:: WORK INSTRUCTIONS ::
Search the data for the string "What" and copy each line in which it appears.

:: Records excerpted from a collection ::
-*-
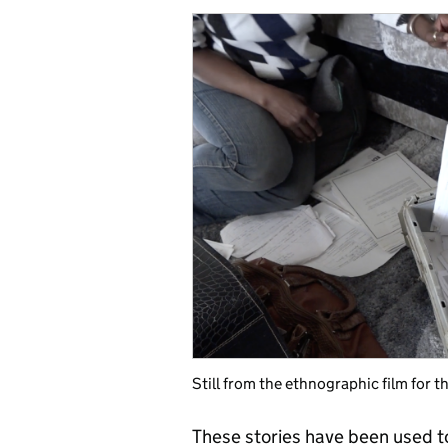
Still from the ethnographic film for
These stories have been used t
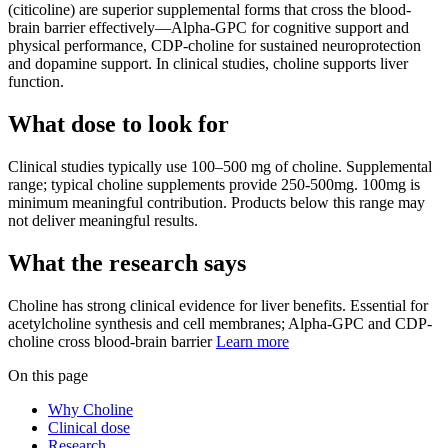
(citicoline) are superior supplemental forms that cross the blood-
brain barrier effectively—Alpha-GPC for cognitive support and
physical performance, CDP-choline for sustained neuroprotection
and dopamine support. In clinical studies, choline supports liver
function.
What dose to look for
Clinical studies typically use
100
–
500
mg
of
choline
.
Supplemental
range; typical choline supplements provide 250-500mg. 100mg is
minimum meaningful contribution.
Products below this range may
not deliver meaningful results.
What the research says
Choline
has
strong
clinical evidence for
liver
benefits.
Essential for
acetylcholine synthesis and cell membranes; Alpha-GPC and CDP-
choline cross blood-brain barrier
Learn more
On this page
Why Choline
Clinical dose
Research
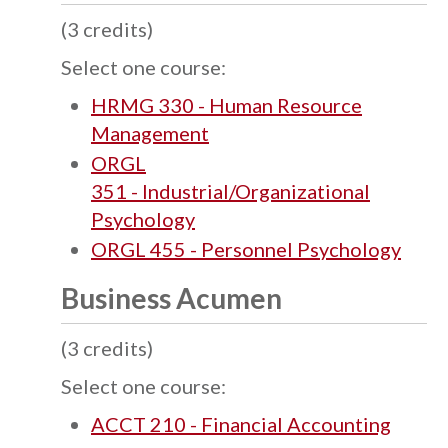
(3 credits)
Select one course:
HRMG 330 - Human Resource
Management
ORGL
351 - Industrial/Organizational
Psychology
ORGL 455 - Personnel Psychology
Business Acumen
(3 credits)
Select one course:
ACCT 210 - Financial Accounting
-*-
:: WRITTEN ANSWER ::
What dose to look for
What the research says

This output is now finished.